Oleh: Ismiaty Nurfadilah
Penulis Lepas
Di era digital saat ini, ruang siber telah berkembang menjadi aspek penting dalam kehidupan sehari-hari dan tidak lagi sekadar tempat untuk berkomunikasi. Namun, meskipun menawarkan kenyamanan dan konektivitas, ruang siber juga membawa risiko yang signifikan, terutama bagi kelompok rentan seperti perempuan dan anak-anak. Peningkatan kasus eksploitasi anak, cyberbullying, kekerasan online berbasis gender, dan penyebaran konten yang merendahkan martabat manusia menunjukkan betapa pentingnya peran negara sebagai penjaga dan penjamin keamanan di ruang digital.
Dilansir dari laman Tempo, (11/07/2025) menurut Arifatul Choiri Fauzi, Menteri Pemberdayaan Perempuan dan Perlindungan Anak, media sosial dan perangkat elektronik merupakan penyebab utama kekerasan terhadap perempuan dan anak-anak. Mengingat betapa banyaknya anak muda yang terpapar dunia digital tanpa pengawasan dan bimbingan yang memadai, ia mengatakan bahwa masalah ini menjadi kekhawatiran utama.

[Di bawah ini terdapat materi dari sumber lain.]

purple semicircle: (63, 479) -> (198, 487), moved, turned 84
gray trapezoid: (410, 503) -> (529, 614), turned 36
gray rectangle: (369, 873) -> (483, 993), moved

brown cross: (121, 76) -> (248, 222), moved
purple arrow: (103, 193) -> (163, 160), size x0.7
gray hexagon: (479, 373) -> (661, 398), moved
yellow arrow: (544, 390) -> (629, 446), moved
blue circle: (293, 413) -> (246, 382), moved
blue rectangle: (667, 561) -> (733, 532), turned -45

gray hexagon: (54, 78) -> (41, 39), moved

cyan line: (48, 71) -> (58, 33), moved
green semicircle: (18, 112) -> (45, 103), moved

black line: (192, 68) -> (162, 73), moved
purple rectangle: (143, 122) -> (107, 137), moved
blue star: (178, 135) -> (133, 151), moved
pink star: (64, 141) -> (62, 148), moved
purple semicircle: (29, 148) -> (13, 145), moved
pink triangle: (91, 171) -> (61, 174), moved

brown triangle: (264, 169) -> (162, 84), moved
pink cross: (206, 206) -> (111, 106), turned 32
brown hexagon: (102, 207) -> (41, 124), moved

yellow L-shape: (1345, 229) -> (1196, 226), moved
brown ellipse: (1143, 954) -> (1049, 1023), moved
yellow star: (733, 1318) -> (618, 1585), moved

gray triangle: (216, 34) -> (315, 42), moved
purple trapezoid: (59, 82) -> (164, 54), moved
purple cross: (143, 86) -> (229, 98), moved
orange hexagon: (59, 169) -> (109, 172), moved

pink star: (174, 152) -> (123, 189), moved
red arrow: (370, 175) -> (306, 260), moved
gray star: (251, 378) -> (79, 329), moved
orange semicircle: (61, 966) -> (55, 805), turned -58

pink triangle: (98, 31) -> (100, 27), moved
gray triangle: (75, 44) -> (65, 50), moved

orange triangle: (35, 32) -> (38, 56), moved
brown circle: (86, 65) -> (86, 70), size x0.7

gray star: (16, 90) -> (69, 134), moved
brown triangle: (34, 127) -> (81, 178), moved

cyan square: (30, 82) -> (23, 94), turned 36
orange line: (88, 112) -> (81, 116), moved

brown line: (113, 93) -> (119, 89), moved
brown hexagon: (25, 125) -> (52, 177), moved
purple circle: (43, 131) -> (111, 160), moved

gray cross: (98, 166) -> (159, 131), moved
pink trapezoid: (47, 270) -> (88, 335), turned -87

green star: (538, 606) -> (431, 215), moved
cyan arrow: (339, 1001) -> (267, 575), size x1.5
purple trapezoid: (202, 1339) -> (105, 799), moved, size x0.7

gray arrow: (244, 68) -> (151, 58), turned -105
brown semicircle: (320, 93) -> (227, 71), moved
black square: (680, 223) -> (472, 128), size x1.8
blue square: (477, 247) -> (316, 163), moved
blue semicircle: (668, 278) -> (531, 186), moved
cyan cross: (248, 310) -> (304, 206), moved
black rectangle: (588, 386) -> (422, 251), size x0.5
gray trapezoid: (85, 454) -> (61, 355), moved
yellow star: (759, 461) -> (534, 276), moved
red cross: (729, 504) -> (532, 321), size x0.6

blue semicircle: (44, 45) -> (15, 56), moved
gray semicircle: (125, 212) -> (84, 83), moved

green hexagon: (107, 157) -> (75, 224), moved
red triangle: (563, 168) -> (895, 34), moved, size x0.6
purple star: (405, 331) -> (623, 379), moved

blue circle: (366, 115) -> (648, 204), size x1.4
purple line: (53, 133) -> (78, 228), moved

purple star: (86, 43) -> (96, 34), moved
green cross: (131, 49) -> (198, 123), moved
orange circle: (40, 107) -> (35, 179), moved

Menurut Arifatul, pola asuh dalam keluarga merupakan faktor penting yang berkontribusi terhadap tingginya angka kekerasan, selain dampak media sosial. Dia menjelaskan bahwa dalam beberapa bulan terakhir, telah terjadi peningkatan yang signifikan dalam kasus kekerasan terhadap perempuan dan anak-anak.
Sejak 1 Januari hingga 20 Juni 2025, dilaporkan sebanyak 11.800 kasus kekerasan terhadap perempuan dan anak-anak. Hingga 7 Juli 2025, angka tersebut terus meningkat menjadi 13.000 kasus.
Untuk mengatasi kekerasan terhadap perempuan dan anak-anak, Arifatul menekankan bahwa Kementerian Pemberdayaan Perempuan dan Perlindungan Anak tidak dapat bertindak sendiri. Untuk menyelesaikan masalah ini, kerja sama antar kementerian, lembaga dan masyarakat diperlukan.
Lemahnya Iman dan Literasi Digital yang Terbatas
Rendahnya tingkat literasi digital masyarakat, terutama di kalangan generasi muda, merupakan salah satu penyebab utama masalah ini. Anak-anak tidak hanya terkena dampak kurangnya pengetahuan tentang penggunaan teknologi yang tepat, tetapi juga mengalami kurangnya benteng keimanan dalam diri mereka. Sayangnya, sistem pendidikan sekuler terlalu menekankan pada pengetahuan duniawi dan mengabaikan aspek spiritual dan moral.
Ini adalah salah satu dampak dari sistem sekuler-kapitalis yang memisahkan agama dari kehidupan. Sistem ini seringkali mengabaikan kesejahteraan masyarakat, terutama anak-anak, demi keuntungan material di atas segalanya. Masalah etika, moral, dan keamanan digital tidak diprioritaskan selama pemerintah dan memperoleh keuntungan ekonomi dari digitalisasi.
Dominasi Asing dan Penguasaan Siber
Selain merugikan individu, ancaman dunia digital juga berdampak pada kedaulatan negara. Saat ini, perjuangan untuk mendominasi dunia berlangsung di arena baru yaitu dunia siber. Sangat mudah bagi kekuatan asing untuk mengendalikan negara-negara dengan infrastruktur digital yang lemah. Dengan kata lain, ketergantungan yang berlebihan pada teknologi asing dapat melemahkan suatu negara dan membuatnya lebih rentan dipengaruhi dalam berbagai kebijakan.
Solusi Islam: Negara sebagai Pelindung
Sebagai junnah (penjaga dan pelindung rakyat), negara dalam sistem Islam memegang peranan penting. Oleh karena itu, negara perlu mengembangkan sistem teknologi digitalnya sendiri yang tidak bergantung pada infrastruktur luar. Selain memastikan semua konten digital sesuai dengan norma syariah, negara juga harus menjamin ketersediaan pengetahuan yang sehat dan ruang siber yang bebas dari kekerasan, fitnah, dan pornografi.
Satu-satunya cara untuk mencapai tujuan ini adalah dengan mewujudkan sistem pemerintahan Islam yakni khilafah. Di bawah kepemimpinan Islam, Al-Qur’an dan As-sunnah menjadi panduan untuk kemajuan teknologi. Selain digunakan untuk tujuan duniawi, teknologi juga dapat digunakan untuk menjaga martabat manusia dan melindungi individu dari bahaya di dunia ini maupun di akhirat.